▶ _Listed records_:
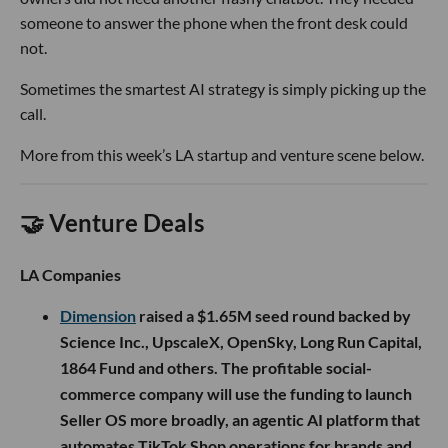
someone to answer the phone when the front desk could
not.
Sometimes the smartest AI strategy is simply picking up the
call.
More from this week’s LA startup and venture scene below.
🤝 Venture Deals
LA Companies
Dimension
raised a $1.65M seed round backed by
Science Inc., UpscaleX, OpenSky, Long Run Capital,
1864 Fund and others. The profitable social-
commerce company will use the funding to launch
Seller OS more broadly, an agentic AI platform that
automates TikTok Shop operations for brands and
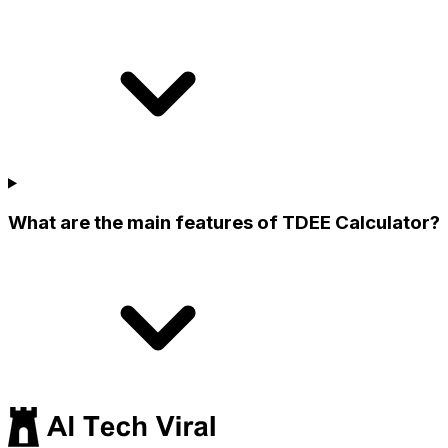
What are the main features of TDEE Calculator?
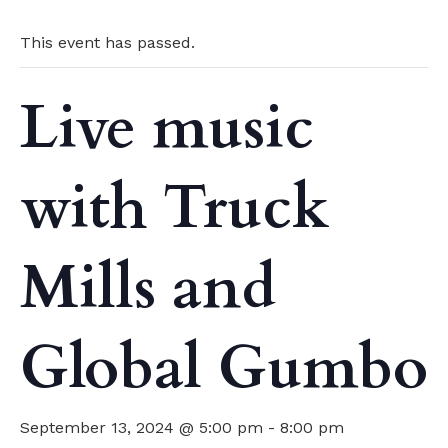
This event has passed.
Live music
with Truck
Mills and
Global Gumbo
September 13, 2024 @ 5:00 pm
-
8:00 pm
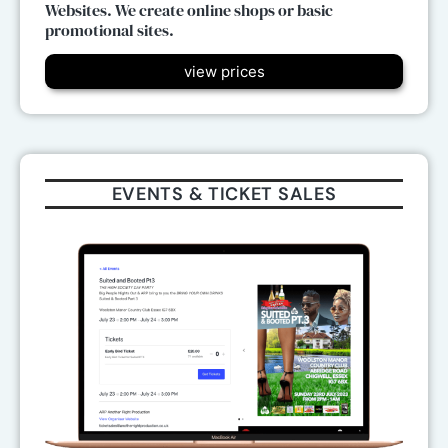
Websites. We create online shops or basic
promotional sites.
view prices
EVENTS & TICKET SALES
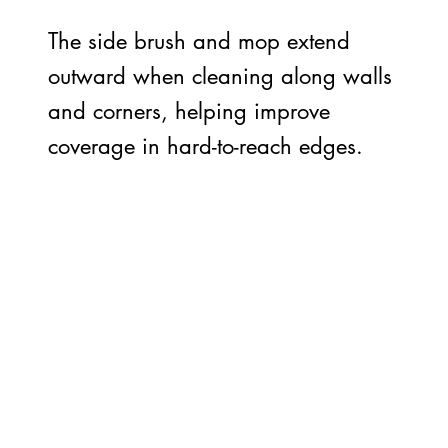
The side brush and mop extend
outward when cleaning along walls
and corners, helping improve
coverage in hard-to-reach edges.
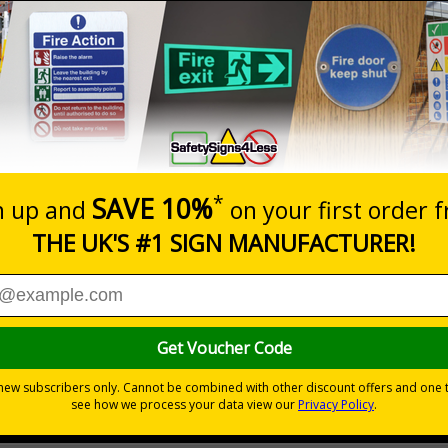
Prices excludes
20+
Quantity
Add to 
4.97
£5.53
Total Price
Viewing Distances
your premises
its
ces
 to the setting
the building quickly and safely
r natural or artificial - no batteries needed!
environmental hazards
h quality rigid plastic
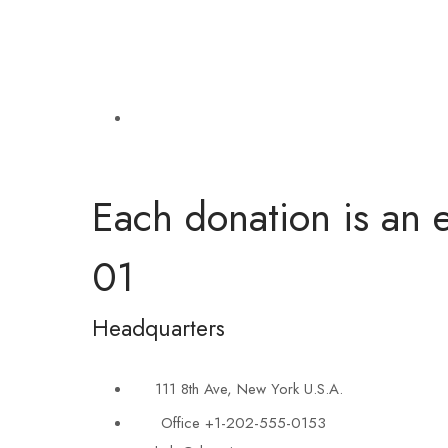
Each donation is an e
01
Headquarters
111 8th Ave, New York U.S.A.
Office +1-202-555-0153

▶ _Try it_: Could you copy the data above exactly, leaving the pictures out?

▶ _Exercise output_:
someone to answer the phone when the front desk could
not.
Sometimes the smartest AI strategy is simply picking up the
call.
More from this week’s LA startup and venture scene below.
🤝 Venture Deals
LA Companies
Dimension
raised a $1.65M seed round backed by
Science Inc., UpscaleX, OpenSky, Long Run Capital,
1864 Fund and others. The profitable social-
commerce company will use the funding to launch
Seller OS more broadly, an agentic AI platform that
automates TikTok Shop operations for brands and
What are the main features of TDEE Calculator?
This event has passed.
Live music
with Truck
Mills and
Global Gumbo
September 13, 2024 @ 5:00 pm
-
8:00 pm
Websites. We create online shops or basic
promotional sites.
view prices
EVENTS & TICKET SALES
The side brush and mop extend
outward when cleaning along walls
and corners, helping improve
coverage in hard-to-reach edges.
Prices excludes
20+
Quantity
Add to 
4.97
£5.53
Total Price
Viewing Distances
your premises
its
ces
 to the setting
the building quickly and safely
r natural or artificial - no batteries needed!
environmental hazards
h quality rigid plastic
Each donation is an e
01
Headquarters
111 8th Ave, New York U.S.A.
Office +1-202-555-0153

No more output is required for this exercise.